**WHAT THE TASK ASKS**
Please return only the lines from the one holding "lamouring for such" through the one holding "drugs, he said, underlining", exactly as they appear in the records below, both ends included.

━━━ MATERIAL TO PROCESS ━━━

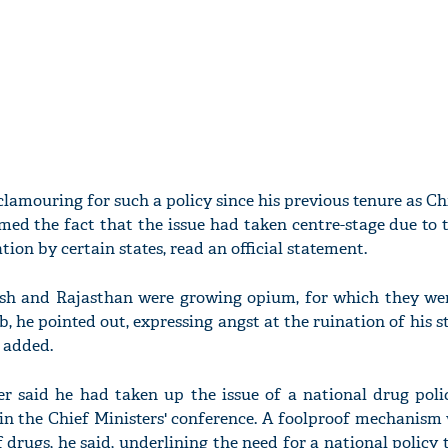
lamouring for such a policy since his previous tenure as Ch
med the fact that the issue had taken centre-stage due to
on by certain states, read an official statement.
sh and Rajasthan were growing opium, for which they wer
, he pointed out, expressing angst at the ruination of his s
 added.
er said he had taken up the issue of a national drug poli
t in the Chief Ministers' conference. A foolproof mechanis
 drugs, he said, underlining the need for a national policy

━━━
━━━ MATERIAL TO PROCESS ━━━

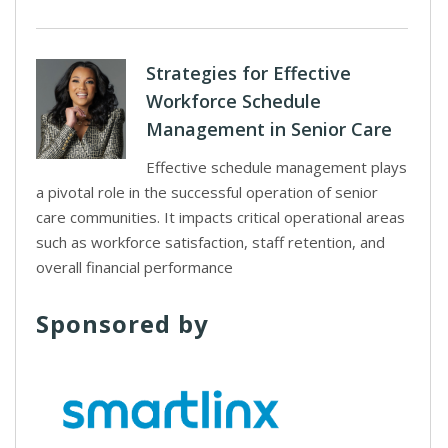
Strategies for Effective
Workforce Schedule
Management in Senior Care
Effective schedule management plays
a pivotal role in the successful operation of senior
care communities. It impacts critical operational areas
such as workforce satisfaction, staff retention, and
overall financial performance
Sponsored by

━━━

**THE COMPLETED TASK**
lamouring for such a policy since his previous tenure as Ch
med the fact that the issue had taken centre-stage due to
on by certain states, read an official statement.
sh and Rajasthan were growing opium, for which they wer
, he pointed out, expressing angst at the ruination of his s
 added.
er said he had taken up the issue of a national drug poli
t in the Chief Ministers' conference. A foolproof mechanis
 drugs, he said, underlining the need for a national policy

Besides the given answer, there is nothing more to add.